Aku mencibir sambil mengibaskan sebatang Silver Queen pemberian Dhira itu di depan wajah Vina untuk pamer sebelum akhirnya memasukkannya ke bagian paling aman dalam tasku. Aku tahu Vina penggila cokelat.
"Kayaknya gue perlu kasih tahu Dhira kalau ngasih lo cokelat itu sia-sia. Malah buang-buang duit aja. Mending dana cokelatnya dialokasikan buat gue, gitu."
Aku meringis kecut. "Kok, lo tahu ini dari Dhira?"
Vina mengedikkan bahu. "Kalau bukan Dhira yang ngasih, nggak mungkin lo mau nerima."
Aku tertawa lebar. Benar juga. Satu-satunya orang di dunia ini yang tahu soal ngenesnya kisah cintaku hanyalah Vina. Dia tahu pasti bagaimana jatuh bangunnya aku naksir Dhira. Vina juga tahu kalau nasib dari cokelat pemberian Dhira ini—sama kayak cokelat-cokelat sebelumnya—hanya akan kuletakkan di dalam lemari es dengan catatan Jangan dimakan, dan kubiarkan membeku, sampai abangku nekat mencurinya dari sana.
"Tangan lo kenapa?" tanya Vina, menunjuk tanganku yang diperban.
"Kecelakaan," jawabku singkat.
Aku jadi ingat kejadian di laboratorium tadi. Setelah melepas jas labnya, Dhira buru-buru keluar. Kupikir, dia ada urusan penting lain, ternyata nggak sampai sepuluh menit, dia datang lagi membawa segepok perban yang baru dibelinya di koperasi siswa. Dengan muka datarnya, Dhira bertanya apakah aku bisa mengobati tanganku sendiri atau dia harus membantuku. Takut jantungku akan aritmia, kuputuskan untuk minta tolong Sisi saja.

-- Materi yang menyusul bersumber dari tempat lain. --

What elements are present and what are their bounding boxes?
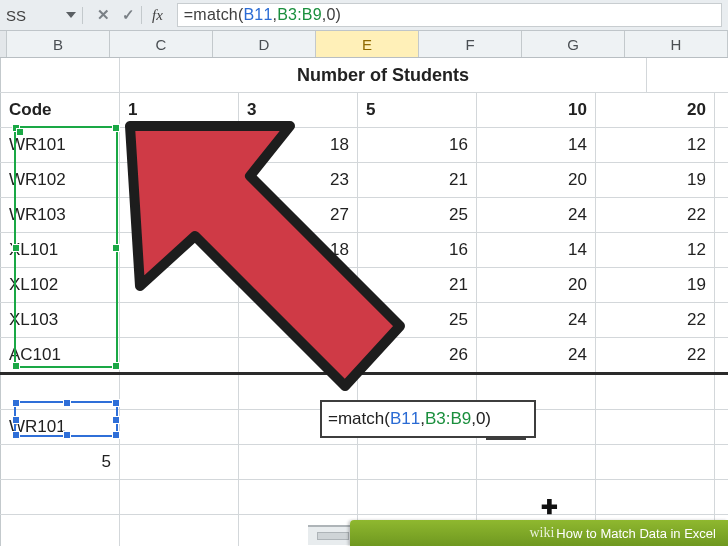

"Gue tuh capek mikirin kalian," gerutu Vina sambil membuka majalah sekolah miliknya yang tadi kuletakkan di meja.
"Nggak ada yang nyuruh lo mikirin gue dan Dhira. Mendingan lo pikirin apa yang bisa lo lakukan untuk mengatasi masalah kemiskinan dan kesenjangan sosial yang semakin besar."
"Serius gue, Cit!" sahut Vina. "Lo suka, kan, sama Dhira?"
"Itu nggak perlu dijawab."
Selalu. Sejak SMP, kalau Vina masih perlu diingatkan.
"Gue yakin Dhira juga suka sama lo."
"Gue juga kasih dia sinyal hijau yang luar biasa, by the way. Kalau dia memang suka sama gue, seharusnya kami udah jadian dari dulu."
"Nah, itu dia! Itu yang perlu kita cari tahu."
Aku menatap Vina dengan pandangan heran, lalu menghela napas panjang. "Lo aja deh sana, gue males."
Vina nggak menjawab. Sepertinya dia malah nggak mendengarkan kalimatku tadi. Dia sudah sibuk membaca sebuah puisi yang tercetak di halaman paling belakang majalah sekolah. Nggak lama kemudian, dia berdecak takjub.
"Yang nulis puisi ini siapa, sih, Cit?" tanyanya sambil menunjukkan puisi itu kepadaku.
Aku menggeleng cepat. "Nggak tahu."
"Bagus bangeeet! Gue rasa ini puisi bersambung."
Aku mengerutkan dahi. "Sekarang nggak cuma sinetron aja yang bersambung?"
Kuraih majalah sekolah itu dari tangan Vina. Puisi berjudul "Yang Terakhir Tentang Cuaca" itu nggak terlalu panjang. Kalimatnya juga nggak terlalu susah untuk dipahami. Sepertinya juga nggak peduli aturan sajak. Malah kalau menurutku, ini bukan puisi, tapi prosa.
KAMU SEDANG MEMBACA
Under Your Spell - TEASER ONLY
Teen FictionCERITA INI HANYA DIUNGGAH 7 BAB PERTAMA SEBAGAI TEASER "Lo pengen nggak Cit, kalau cowok yang lo taksir balas naksir sama lo? Gue punya sesuatu yang bisa membuat mimpi kita jadi kenyataan." Citra Anggita, seorang siswi teladan, jurnalis andalan maja...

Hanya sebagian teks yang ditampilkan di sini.